An Admiral's Guide to Naval Warfare
Flying Pig
Being a keen dealer of seaborne death in every other strategy game I have and having learned the art of conclusively beating the AI in anywhere remotely wet, I was expecting to be able to do the same in RTW. However, for some bizzare reason CA did not develop naval combat (the ship models exist, try fighting a battle on a beach when there is a fleet present just off shore) but I still have gleaned some knowledge of how to use ships. This, then, is the compilation of it.
Ships
I divide ships into classes which define their use: transports, lineships and flagships
Transports is a class of small ships which consists of the barbarian boats and everyone else's biremes. These are so called because the best use I have so far found for them is moving small armies or raiding parties across the sea, because they are not too expensive yet apart from during the very early game they are too weak for heavy duty on the frontline. This makes them expendable things that are ideally suited to bear 400 saxon pirates to Britannia but not tough enough to take on the powerful pirate fleets (themselves composed of transport-class vessels) and their skilled admirals without large numbers, which is the other good use for them, although it is expensive to buy and maintain a stack of 20 biremes. It can be useful to buy up large stacks of these, but beware of compound trireme fleets! One other useful trick with transports is to make them into a bridge and just march across it (although in doing so you resign yourself to needing three ships where maybe one would suffice)
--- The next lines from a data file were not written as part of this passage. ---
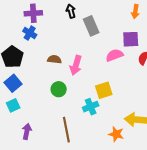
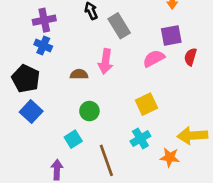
pink arrow: (76, 65) -> (106, 61), moved
cyan square: (13, 105) -> (73, 139), moved
cyan cross: (91, 107) -> (140, 139), moved

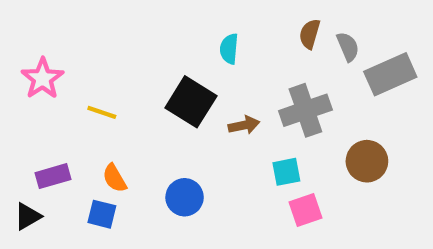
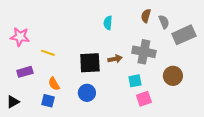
pink star: (42, 78) -> (20, 37), turned -30
black square: (191, 102) -> (90, 63), moved, turned -35
gray cross: (305, 110) -> (144, 52), turned 30
purple rectangle: (53, 176) -> (25, 72), moved

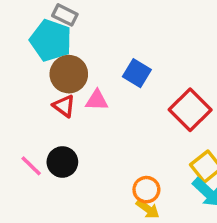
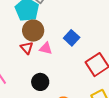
black circle: (62, 162) -> (40, 82), moved

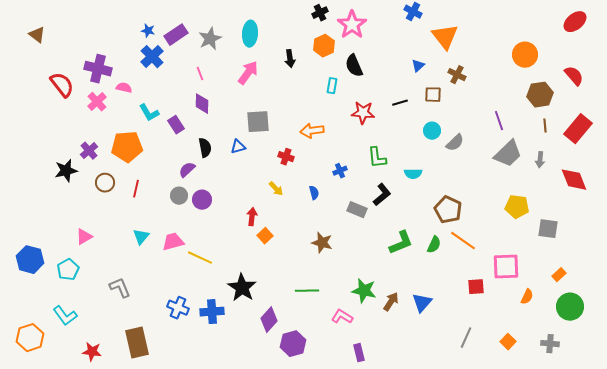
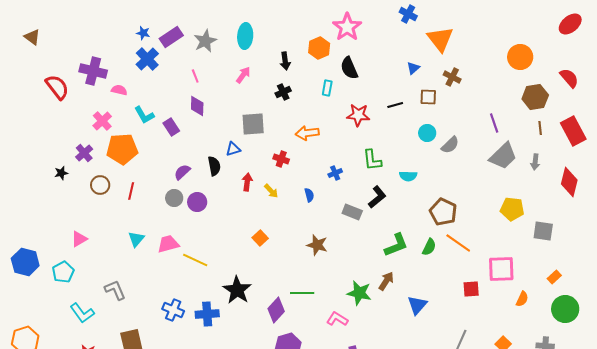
black cross: (320, 13) -> (283, 92), moved
pink arrow: (248, 73) -> (243, 75), size x0.7
pink cross: (97, 102) -> (102, 121), moved
red rectangle: (578, 129) -> (573, 131), turned -68
black semicircle: (205, 148) -> (214, 166), moved
black star: (66, 171) -> (61, 173), size x0.6
red diamond: (574, 180) -> (569, 182), turned 36
red arrow: (252, 217) -> (247, 182), moved
brown arrow: (391, 302) -> (386, 281), moved
cyan L-shape: (65, 316) -> (82, 313), moved
purple diamond: (269, 320) -> (276, 310), moved

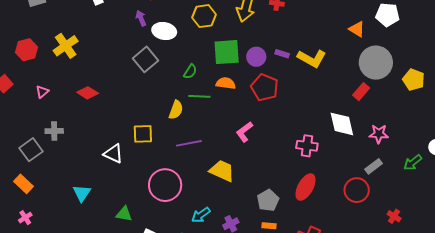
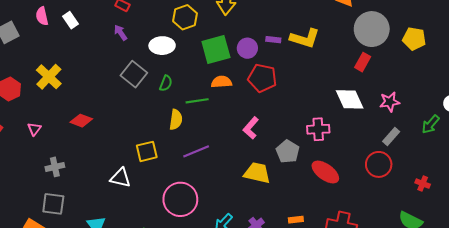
white ellipse: (164, 31) -> (162, 46), moved
green semicircle: (190, 72) -> (166, 83), moved
gray square: (31, 150) -> (53, 204), moved, turned -35
yellow trapezoid: (222, 171) -> (257, 173), moved
red ellipse: (305, 187) -> (325, 172), turned -72
gray pentagon: (268, 200) -> (288, 152), moved

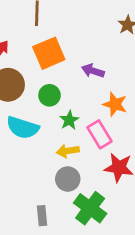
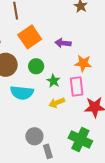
pink rectangle: (99, 134) -> (77, 87), turned 36
gray circle: (68, 179) -> (34, 136), moved

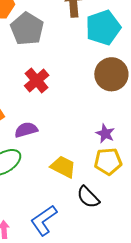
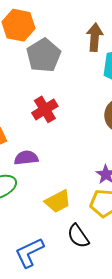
yellow trapezoid: (63, 167) -> (58, 201), turned 116

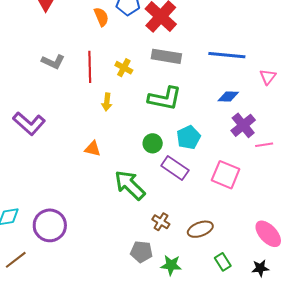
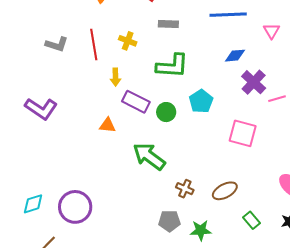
gray rectangle: (166, 56) -> (168, 24), size x0.7
purple rectangle: (175, 168) -> (136, 102), moved

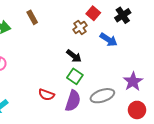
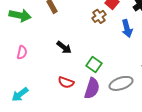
blue arrow: (109, 40) -> (127, 28), turned 42
black arrow: (74, 56) -> (64, 47), moved

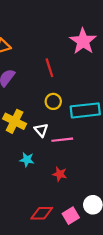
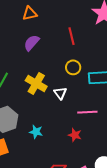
pink line: (62, 140) -> (87, 112), moved
cyan star: (27, 160) -> (36, 132), moved

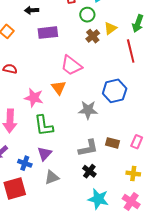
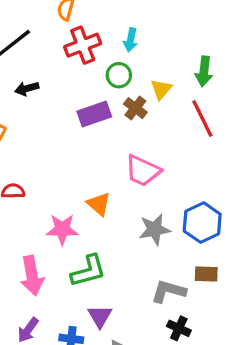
purple rectangle: (48, 33) -> (94, 114), moved
pink trapezoid: (71, 66) -> (143, 171), moved
blue hexagon: (115, 91) -> (202, 223), moved
green L-shape: (44, 126) -> (88, 271), turned -85
gray L-shape: (88, 148) -> (168, 291), turned -140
Lineships are the ships one most commonly sees in battle. They are the triremes or large boats that can be built at a level 2 port. As these are affordable but not cheap and can expect to be confronted by an equal adversary in battle, they should never travel alone (that goes for transports as well). Stacks of four can be used as 'pirate fleets' attacking small fleets or unguarded transports/lineships and blockading docks. A main battlefleet is essential and should be at least half composed of these workhorses, particularly if sailing around south Greece where Roman, Greek, Macedonian, Pontic, Seleucid and Egyptian navies will often be at the same time.
Flagships are Quinqueremes, Corvus Quinqueremes and Deceres. only Roman factions can build the Quinquereme and only the Scipii can make anything better by constructing the Temples of Neptune. These are really expensive ships that can operate alone if urgently neccessary, although they are a prize target for a collection of fleets being employed by an enemy coalition and their loss is devastating to your battlefleet. Pirate patrols of these can operate very far from base due to their immense resilience which makes them unlikely to need reparing after a few engagements. They are probably best kept to your main fleet to give it armour and a superior edge against all comes, including massive combined fleets. Use them also for high-priority transport missions: prehaps the 10-star assassin that was trained in Italy but needed in Armenia, the diplomatic embassy to Alexandria or the legion under the command of the Consul that makes for Jerusalem.
Admirals
A good admiral for your navy is essential. Admirals can get up to very high levels but because you cannot command naval battles they find gaining stars very difficult. This is my method of training admirals:
1. Get a stack of two biremes (you should have one at the start anyway) and a rookie admiral
2. Send it to fight the enemy. Seeing as they have only got stacks of two at the start, you can blockade ports and chase down their version of patrols easily. You may find that using a stronger navy makes the computer decide that the battles are 'easy' and so he will never go anywhere. There is one notable advantage to this: that if you lose crushingly you may get an ancillary which actually improves your commander's abilities.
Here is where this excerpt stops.